Commanded for almost the entire war by Colonel David Ayres Depue Ogden, who was promoted to brigadier general on 18 September 1942,[58] the 3rd Engineer Amphibian Brigade was activated at Camp Edwards on 6 August 1942 with the 533rd Engineer Shore Regiment and 593rd Engineer Boat Regiment assigned.[32] On 9 November they became engineer amphibian regiments, and the 543rd Engineer Amphibian Regiment was assigned to the brigade. The brigade moved to Camp Gordon Johnston by rail in November.[59] In April 1943 it relocated to Fort Ord, where it prepared to move to Australia. Due to shipping shortages and changes in priorities, this took six months.[60] The brigade was redesigned the 3rd Engineer Special Brigade on 25 May 1943, and the amphibian regiments became engineer boats and shore regiments.[59]

The first unit of the brigade to reach New Guinea was the 563rd Engineer Boat Maintenance Battalion, which reach Milne Bay on 14 October 1943; the rest of the brigade followed in December 1943 and January 1944. The brigade became widely scattered, and never operated as a single unit, but Ogden retained control using a special radio net.[61] It participated in the landings at Talasea, Aitape, Lingayen, and Borneo and Mindanao.[59] The brigade returned to the United States on 20 December 1945, and was inactivated two days later.[32]

World War II organization
  • Brigade Headquarters
  • Medical Detachment
  • 533rd Engineer Boat and Shore Regiment
  • 543rd Engineer Boat and Shore Regiment
  • 593rd Engineer Boat and Shore Regiment
  • 563rd Engineer Boat Maintenance Battalion
    • HQ and HQ Detachment
    • 1461st Engineer Maintenance Company
    • 1462nd Engineer Maintenance Company
    • 1463rd Engineer Maintenance Company
    • 1571st Engineer Heavy Equipment Shop Company
    • 1763rd Engineer Parts Supply Platoon
  • 263rd Medical Battalion
  • 163rd Ordnance Maintenance Company
  • 198th Quartermaster Gasoline Supply Company
  • 288th Signal Company
  • 693rd Truck Company
  • 3499th Ordnance Medium Maintenance Company
  • 417th Army Service Forces Band

Source: [59]

Campaign Honors
  • World War II:
    • New Guinea

Source:[32]

4th Engineer Special Brigade

The 4th Engineer Amphibian Brigade was activated at Fort Devens on 1 February 1943, with the 534th, 544th and 594th Engineer Amphibian Regiments assigned.

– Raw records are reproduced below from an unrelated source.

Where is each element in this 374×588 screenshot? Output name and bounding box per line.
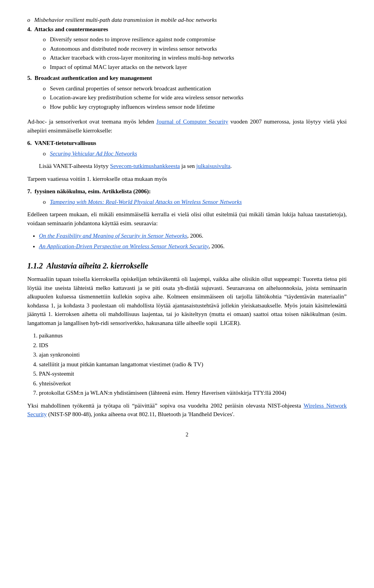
bullet-o: o — [43, 198, 50, 207]
edelleen-paragraph: Edelleen tarpeen mukaan, eli mikäli ensi… — [27, 210, 347, 228]
bullet-o: o — [43, 63, 50, 72]
list-item: PAN-systeemit — [39, 369, 347, 378]
list-item: IDS — [39, 341, 347, 350]
section7-block: 7. fyysinen näkökulma, esim. Artikkelist… — [27, 187, 347, 206]
list-item: yhteisöverkot — [39, 379, 347, 388]
section4-heading: 4. Attacks and countermeasures — [27, 25, 347, 34]
misbehavior-line: o Misbehavior resilient multi-path data … — [27, 16, 347, 25]
adhoc-paragraph: Ad-hoc- ja sensoriverkot ovat teemana my… — [27, 117, 347, 135]
list-item: paikannus — [39, 331, 347, 340]
bullet-o: o — [27, 16, 34, 25]
bullet-link-list: On the Feasibility and Meaning of Securi… — [39, 231, 347, 251]
list-item: An Application-Driven Perspective on Wir… — [39, 242, 347, 251]
tarpeen-paragraph: Tarpeen vaatiessa voitiin 1. kierroksell… — [27, 175, 347, 184]
section5-block: 5. Broadcast authentication and key mana… — [27, 74, 347, 111]
section6-list: o Securing Vehicular Ad Hoc Networks — [43, 149, 347, 158]
bullet-o: o — [43, 84, 50, 93]
list-item: o Diversify sensor nodes to improve resi… — [43, 35, 347, 44]
misbehavior-text: Misbehavior resilient multi-path data tr… — [34, 16, 217, 25]
section7-list: o Tampering with Motes: Real-World Physi… — [43, 198, 347, 207]
list-item: protokollat GSM:n ja WLAN:n yhdistämisee… — [39, 388, 347, 397]
tampering-link[interactable]: Tampering with Motes: Real-World Physica… — [50, 198, 242, 207]
section5-list: o Seven cardinal properties of sensor ne… — [43, 84, 347, 111]
section4-list: o Diversify sensor nodes to improve resi… — [43, 35, 347, 71]
section5-heading: 5. Broadcast authentication and key mana… — [27, 74, 347, 83]
page-number: 2 — [27, 431, 347, 439]
bullet-o: o — [43, 35, 50, 44]
list-item: o Impact of optimal MAC layer attacks on… — [43, 63, 347, 72]
list-item: o Autonomous and distributed node recove… — [43, 44, 347, 53]
list-item: satelliitit ja muut pitkän kantaman lang… — [39, 360, 347, 369]
julkaisu-link[interactable]: julkaisusivulta — [196, 163, 231, 169]
list-item: o Location-aware key predistribution sch… — [43, 93, 347, 102]
list-item: o How public key cryptography influences… — [43, 102, 347, 111]
feasibility-link[interactable]: On the Feasibility and Meaning of Securi… — [39, 233, 187, 239]
list-item: o Attacker traceback with cross-layer mo… — [43, 53, 347, 62]
section6-heading: 6. VANET-tietoturvallisuus — [27, 139, 347, 148]
section7-heading: 7. fyysinen näkökulma, esim. Artikkelist… — [27, 187, 347, 196]
vanet-link[interactable]: Securing Vehicular Ad Hoc Networks — [50, 149, 137, 158]
bullet-o: o — [43, 102, 50, 111]
list-item: o Securing Vehicular Ad Hoc Networks — [43, 149, 347, 158]
normaaliin-paragraph: Normaaliin tapaan toisella kierroksella … — [27, 275, 347, 327]
list-item: o Seven cardinal properties of sensor ne… — [43, 84, 347, 93]
application-link[interactable]: An Application-Driven Perspective on Wir… — [39, 243, 208, 249]
vanet-paragraph: Lisää VANET-aiheesta löytyy Sevecom-tutk… — [39, 162, 347, 171]
bullet-o: o — [43, 44, 50, 53]
list-item: On the Feasibility and Meaning of Securi… — [39, 231, 347, 240]
section4-block: 4. Attacks and countermeasures o Diversi… — [27, 25, 347, 72]
sevecom-link[interactable]: Sevecom-tutkimushankkeesta — [110, 163, 180, 169]
yksi-paragraph: Yksi mahdollinen työkenttä ja työtapa ol… — [27, 401, 347, 419]
list-item: o Tampering with Motes: Real-World Physi… — [43, 198, 347, 207]
journal-link[interactable]: Journal of Computer Security — [156, 118, 228, 125]
section-112-heading: 1.1.2 Alustavia aiheita 2. kierrokselle — [27, 260, 347, 272]
section6-block: 6. VANET-tietoturvallisuus o Securing Ve… — [27, 139, 347, 158]
bullet-o: o — [43, 93, 50, 102]
bullet-o: o — [43, 149, 50, 158]
numbered-list: paikannus IDS ajan synkronointi satellii… — [39, 331, 347, 397]
list-item: ajan synkronointi — [39, 350, 347, 359]
bullet-o: o — [43, 53, 50, 62]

The brigade moved to Camp Edwards, where it was redesignated the 4th Engineer Special Brigade on 10 May, with the three regiments becoming engineer boat and shore regiments. The brigade moved to Camp Gordon Johnston in September 1943, and then staged at Camp Stoneman, California on 21 April 1944, before departing the San Francisco Port of Embarkation for New Guinea on 28 April.[62] Its commanding general throughout its lifetime was Colonel Henry Hutchings, Jr., who was promoted to brigadier general on 15 January 1944.[63]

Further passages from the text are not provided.